The majority of patients with psoriatic arthritis have symmetric polyarthritis or asymmetric oligoarthritis of the hands and feet. Often the DIP joints become stiff, swollen, and tender in an asymmetric fashion. When present, involvement of the DIP joints helps distinguish psoriatic arthritis from rheumatoid arthritis, but sometimes results in confusion with osteoarthritis or gout. Other joints that are affected by psoriatic arthritis include the knees, hips, and sternoclavicular joints.
Regardless of the number of symptomatic joints at disease onset, most patients progress to additional joint involvement in the absence of effective treatment. There is ongoing destruction of joints, as evidenced clinically by the appearance of joint deformities and radiographically by the development of juxta-articular erosions, joint-space narrowing, and, in some cases, bony ankylosis. Arthritis mutilans describes the end stage of the destructive process, where loss of bony architecture allows complete subluxation and telescoping of the involved digit (“doigt en lorgnette” or opera-glass finger). This phenomenon is uncommon and is associated with long-standing, poorly controlled disease.

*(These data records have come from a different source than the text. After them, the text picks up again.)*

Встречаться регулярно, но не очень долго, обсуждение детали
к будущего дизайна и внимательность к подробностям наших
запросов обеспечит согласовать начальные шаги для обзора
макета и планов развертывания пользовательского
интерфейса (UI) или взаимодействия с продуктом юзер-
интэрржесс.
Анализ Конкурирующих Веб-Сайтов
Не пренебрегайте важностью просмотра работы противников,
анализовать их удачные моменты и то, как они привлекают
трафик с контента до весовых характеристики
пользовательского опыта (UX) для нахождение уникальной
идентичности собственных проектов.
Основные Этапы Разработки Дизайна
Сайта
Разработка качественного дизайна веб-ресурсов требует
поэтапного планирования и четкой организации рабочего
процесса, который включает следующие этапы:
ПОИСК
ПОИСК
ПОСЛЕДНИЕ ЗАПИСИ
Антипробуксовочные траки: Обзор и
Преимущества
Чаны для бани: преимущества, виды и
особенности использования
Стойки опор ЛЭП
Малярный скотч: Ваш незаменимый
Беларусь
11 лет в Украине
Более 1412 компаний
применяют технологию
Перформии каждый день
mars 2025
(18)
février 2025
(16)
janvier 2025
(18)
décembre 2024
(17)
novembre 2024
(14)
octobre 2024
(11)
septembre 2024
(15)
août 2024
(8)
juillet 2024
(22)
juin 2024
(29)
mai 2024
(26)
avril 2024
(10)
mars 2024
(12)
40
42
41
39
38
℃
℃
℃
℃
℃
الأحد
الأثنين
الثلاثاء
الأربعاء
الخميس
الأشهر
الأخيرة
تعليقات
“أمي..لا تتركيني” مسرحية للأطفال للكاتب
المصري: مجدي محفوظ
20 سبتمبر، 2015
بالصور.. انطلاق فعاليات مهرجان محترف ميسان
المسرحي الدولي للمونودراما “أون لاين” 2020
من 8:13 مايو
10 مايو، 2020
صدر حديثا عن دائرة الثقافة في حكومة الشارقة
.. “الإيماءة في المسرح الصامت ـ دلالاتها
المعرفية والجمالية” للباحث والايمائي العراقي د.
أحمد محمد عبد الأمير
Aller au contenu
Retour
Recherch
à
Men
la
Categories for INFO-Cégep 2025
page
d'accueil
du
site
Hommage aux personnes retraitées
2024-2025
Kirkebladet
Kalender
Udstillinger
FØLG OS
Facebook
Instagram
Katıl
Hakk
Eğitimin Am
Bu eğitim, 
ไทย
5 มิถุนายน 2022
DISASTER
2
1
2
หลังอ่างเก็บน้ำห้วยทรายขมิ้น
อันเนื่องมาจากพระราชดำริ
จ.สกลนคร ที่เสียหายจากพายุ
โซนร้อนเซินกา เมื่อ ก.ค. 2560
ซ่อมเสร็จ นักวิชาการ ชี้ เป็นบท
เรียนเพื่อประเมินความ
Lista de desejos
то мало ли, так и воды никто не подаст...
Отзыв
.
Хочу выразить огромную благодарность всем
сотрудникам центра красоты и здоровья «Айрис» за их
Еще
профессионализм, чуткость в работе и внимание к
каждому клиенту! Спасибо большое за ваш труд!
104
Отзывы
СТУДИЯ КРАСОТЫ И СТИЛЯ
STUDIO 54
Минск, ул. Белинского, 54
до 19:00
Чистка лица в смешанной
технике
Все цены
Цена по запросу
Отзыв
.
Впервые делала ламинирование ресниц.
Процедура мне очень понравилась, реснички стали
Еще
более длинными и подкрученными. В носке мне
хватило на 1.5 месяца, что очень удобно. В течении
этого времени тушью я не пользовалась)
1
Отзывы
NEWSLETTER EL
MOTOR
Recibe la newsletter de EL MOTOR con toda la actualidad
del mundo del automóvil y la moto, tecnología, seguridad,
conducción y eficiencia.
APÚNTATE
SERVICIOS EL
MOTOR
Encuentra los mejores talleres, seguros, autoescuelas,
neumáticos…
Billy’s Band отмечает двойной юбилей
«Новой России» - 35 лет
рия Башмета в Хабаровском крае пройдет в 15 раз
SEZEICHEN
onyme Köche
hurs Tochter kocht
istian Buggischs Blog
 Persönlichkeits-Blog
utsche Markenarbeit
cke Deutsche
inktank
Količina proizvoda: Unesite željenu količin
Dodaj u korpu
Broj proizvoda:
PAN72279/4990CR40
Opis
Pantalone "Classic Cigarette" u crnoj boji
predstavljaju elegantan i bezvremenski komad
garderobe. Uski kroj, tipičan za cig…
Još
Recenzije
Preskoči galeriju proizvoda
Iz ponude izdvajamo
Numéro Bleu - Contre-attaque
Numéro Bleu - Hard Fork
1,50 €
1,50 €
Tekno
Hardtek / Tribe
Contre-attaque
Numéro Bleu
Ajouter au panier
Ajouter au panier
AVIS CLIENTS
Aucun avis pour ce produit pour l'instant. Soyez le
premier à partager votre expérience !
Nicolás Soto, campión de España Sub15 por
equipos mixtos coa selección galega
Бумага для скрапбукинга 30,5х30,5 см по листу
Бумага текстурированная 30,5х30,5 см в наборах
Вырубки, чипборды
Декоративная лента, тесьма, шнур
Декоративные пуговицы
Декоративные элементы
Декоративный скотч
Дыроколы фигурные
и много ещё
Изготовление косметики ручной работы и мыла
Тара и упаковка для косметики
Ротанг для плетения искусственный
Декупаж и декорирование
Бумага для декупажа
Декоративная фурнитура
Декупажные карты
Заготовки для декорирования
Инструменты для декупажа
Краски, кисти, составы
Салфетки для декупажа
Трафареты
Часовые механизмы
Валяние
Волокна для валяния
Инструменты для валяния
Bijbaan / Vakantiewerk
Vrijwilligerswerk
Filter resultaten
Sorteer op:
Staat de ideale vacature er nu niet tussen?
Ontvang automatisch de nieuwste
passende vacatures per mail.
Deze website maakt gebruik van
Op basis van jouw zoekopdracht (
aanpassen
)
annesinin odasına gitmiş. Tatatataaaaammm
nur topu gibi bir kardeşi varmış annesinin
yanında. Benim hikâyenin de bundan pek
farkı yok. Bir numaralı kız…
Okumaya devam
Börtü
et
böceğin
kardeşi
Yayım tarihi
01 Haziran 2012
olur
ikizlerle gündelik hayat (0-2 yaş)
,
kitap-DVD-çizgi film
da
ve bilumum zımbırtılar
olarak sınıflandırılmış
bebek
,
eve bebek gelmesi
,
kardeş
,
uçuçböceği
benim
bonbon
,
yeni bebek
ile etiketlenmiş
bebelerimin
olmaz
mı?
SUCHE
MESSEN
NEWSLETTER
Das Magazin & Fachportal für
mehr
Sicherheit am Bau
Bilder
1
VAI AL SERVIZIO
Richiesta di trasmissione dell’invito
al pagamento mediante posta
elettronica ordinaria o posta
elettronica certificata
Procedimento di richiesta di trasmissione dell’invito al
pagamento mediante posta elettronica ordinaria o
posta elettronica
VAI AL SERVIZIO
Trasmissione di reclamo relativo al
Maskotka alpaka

Dactylitis, or “sausage digit,” is the complete swelling of a single digit of the hand or foot (Figure 19–1). It is a distinctive feature of the spondyloarthropathies, and it is common in psoriatic arthritis, occurring in one-third to one-half of patients at some point during the course of the disease. Toes are more frequently involved than fingers. Dactylitis is associated with more severe radiographic joint damage.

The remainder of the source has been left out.